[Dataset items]
>>
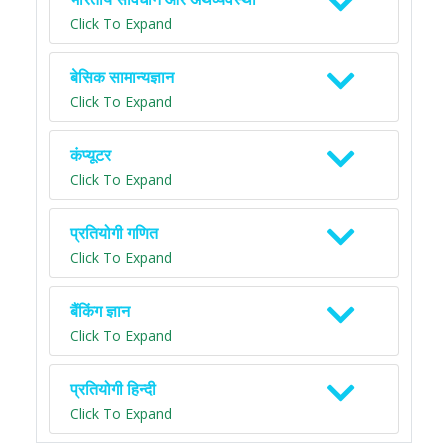
Click To Expand
बेसिक सामान्यज्ञान
Click To Expand
कंप्यूटर
Click To Expand
प्रतियोगी गणित
Click To Expand
बैंकिंग ज्ञान
Click To Expand
प्रतियोगी हिन्दी
Click To Expand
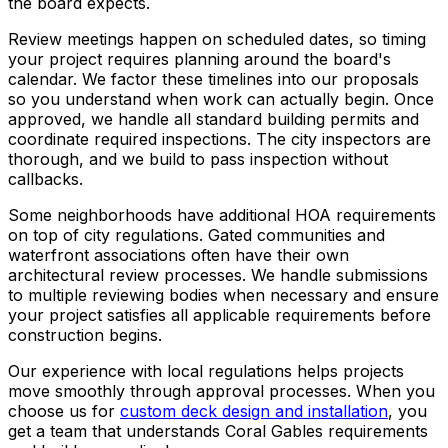
the board expects.
Review meetings happen on scheduled dates, so timing
your project requires planning around the board's
calendar. We factor these timelines into our proposals
so you understand when work can actually begin. Once
approved, we handle all standard building permits and
coordinate required inspections. The city inspectors are
thorough, and we build to pass inspection without
callbacks.
Some neighborhoods have additional HOA requirements
on top of city regulations. Gated communities and
waterfront associations often have their own
architectural review processes. We handle submissions
to multiple reviewing bodies when necessary and ensure
your project satisfies all applicable requirements before
construction begins.
Our experience with local regulations helps projects
move smoothly through approval processes. When you
choose us for
custom deck design and installation
, you
get a team that understands Coral Gables requirements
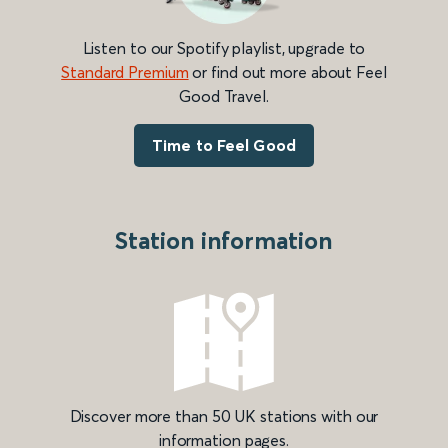
Listen to our Spotify playlist, upgrade to
Standard Premium
or find out more about Feel
Good Travel.
Time to Feel Good
Station information
Discover more than 50 UK stations with our
information pages.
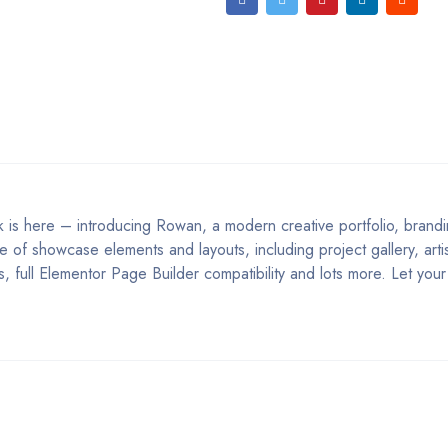
k is here – introducing Rowan, a modern creative portfolio, brand
of showcase elements and layouts, including project gallery, artis
 full Elementor Page Builder compatibility and lots more. Let your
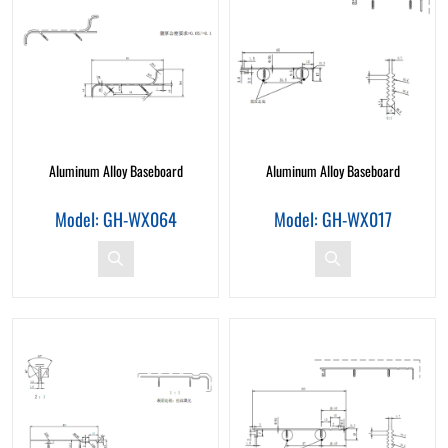
Aluminum Alloy Baseboard
Aluminum Alloy Baseboard
Model: GH-WX064
Model: GH-WX017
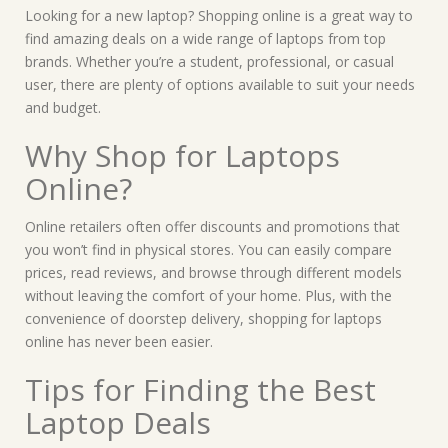
Looking for a new laptop? Shopping online is a great way to
find amazing deals on a wide range of laptops from top
brands. Whether you’re a student, professional, or casual
user, there are plenty of options available to suit your needs
and budget.
Why Shop for Laptops
Online?
Online retailers often offer discounts and promotions that
you won’t find in physical stores. You can easily compare
prices, read reviews, and browse through different models
without leaving the comfort of your home. Plus, with the
convenience of doorstep delivery, shopping for laptops
online has never been easier.
Tips for Finding the Best
Laptop Deals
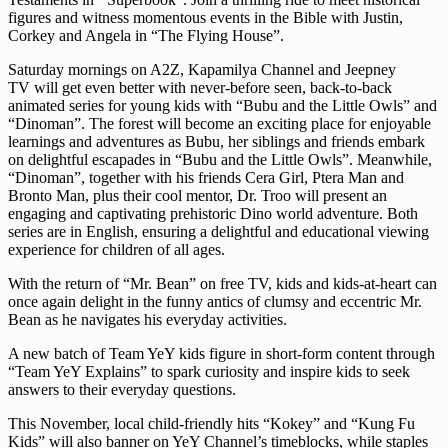
figures and witness momentous events in the Bible with Justin,
Corkey and Angela in “The Flying House”.
Saturday mornings on A2Z, Kapamilya Channel and Jeepney
TV will get even better with never-before seen, back-to-back
animated series for young kids with “Bubu and the Little Owls” and
“Dinoman”. The forest will become an exciting place for enjoyable
learnings and adventures as Bubu, her siblings and friends embark
on delightful escapades in “Bubu and the Little Owls”. Meanwhile,
“Dinoman”, together with his friends Cera Girl, Ptera Man and
Bronto Man, plus their cool mentor, Dr. Troo will present an
engaging and captivating prehistoric Dino world adventure. Both
series are in English, ensuring a delightful and educational viewing
experience for children of all ages.
With the return of “Mr. Bean”
on free TV, kids and kids-at-heart can
once again delight in the funny antics of clumsy and eccentric Mr.
Bean as he navigates his everyday activities.
A new batch of Team YeY kids figure in short-form content through
“Team YeY Explains” to spark curiosity and inspire kids to seek
answers to their everyday questions.
This November, local child-friendly hits “Kokey” and “Kung Fu
Kids” will also banner on YeY Channel’s timeblocks, while staples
<<
Activity: Write out all the entries exactly, except for the pictures.

Response to the exercise:
Click To Expand
बेसिक सामान्यज्ञान
Click To Expand
कंप्यूटर
Click To Expand
प्रतियोगी गणित
Click To Expand
बैंकिंग ज्ञान
Click To Expand
प्रतियोगी हिन्दी
Click To Expand
the board expects.
Review meetings happen on scheduled dates, so timing
your project requires planning around the board's
calendar. We factor these timelines into our proposals
so you understand when work can actually begin. Once
approved, we handle all standard building permits and
coordinate required inspections. The city inspectors are
thorough, and we build to pass inspection without
callbacks.
Some neighborhoods have additional HOA requirements
on top of city regulations. Gated communities and
waterfront associations often have their own
architectural review processes. We handle submissions
to multiple reviewing bodies when necessary and ensure
your project satisfies all applicable requirements before
construction begins.
Our experience with local regulations helps projects
move smoothly through approval processes. When you
choose us for
custom deck design and installation
, you
get a team that understands Coral Gables requirements
Listen to our Spotify playlist, upgrade to
Standard Premium
or find out more about Feel
Good Travel.
Time to Feel Good
Station information
Discover more than 50 UK stations with our
information pages.
k is here – introducing Rowan, a modern creative portfolio, brand
of showcase elements and layouts, including project gallery, artis
 full Elementor Page Builder compatibility and lots more. Let your
Aluminum Alloy Baseboard
Aluminum Alloy Baseboard
Model: GH-WX064
Model: GH-WX017
Looking for a new laptop? Shopping online is a great way to
find amazing deals on a wide range of laptops from top
brands. Whether you’re a student, professional, or casual
user, there are plenty of options available to suit your needs
and budget.
Why Shop for Laptops
Online?
Online retailers often offer discounts and promotions that
you won’t find in physical stores. You can easily compare
prices, read reviews, and browse through different models
without leaving the comfort of your home. Plus, with the
convenience of doorstep delivery, shopping for laptops
online has never been easier.
Tips for Finding the Best
Laptop Deals
figures and witness momentous events in the Bible with Justin,
Corkey and Angela in “The Flying House”.
Saturday mornings on A2Z, Kapamilya Channel and Jeepney
TV will get even better with never-before seen, back-to-back
animated series for young kids with “Bubu and the Little Owls” and
“Dinoman”. The forest will become an exciting place for enjoyable
learnings and adventures as Bubu, her siblings and friends embark
on delightful escapades in “Bubu and the Little Owls”. Meanwhile,
“Dinoman”, together with his friends Cera Girl, Ptera Man and
Bronto Man, plus their cool mentor, Dr. Troo will present an
engaging and captivating prehistoric Dino world adventure. Both
series are in English, ensuring a delightful and educational viewing
experience for children of all ages.
With the return of “Mr. Bean”
on free TV, kids and kids-at-heart can
once again delight in the funny antics of clumsy and eccentric Mr.
Bean as he navigates his everyday activities.
A new batch of Team YeY kids figure in short-form content through
“Team YeY Explains” to spark curiosity and inspire kids to seek
answers to their everyday questions.
This November, local child-friendly hits “Kokey” and “Kung Fu
Kids” will also banner on YeY Channel’s timeblocks, while staples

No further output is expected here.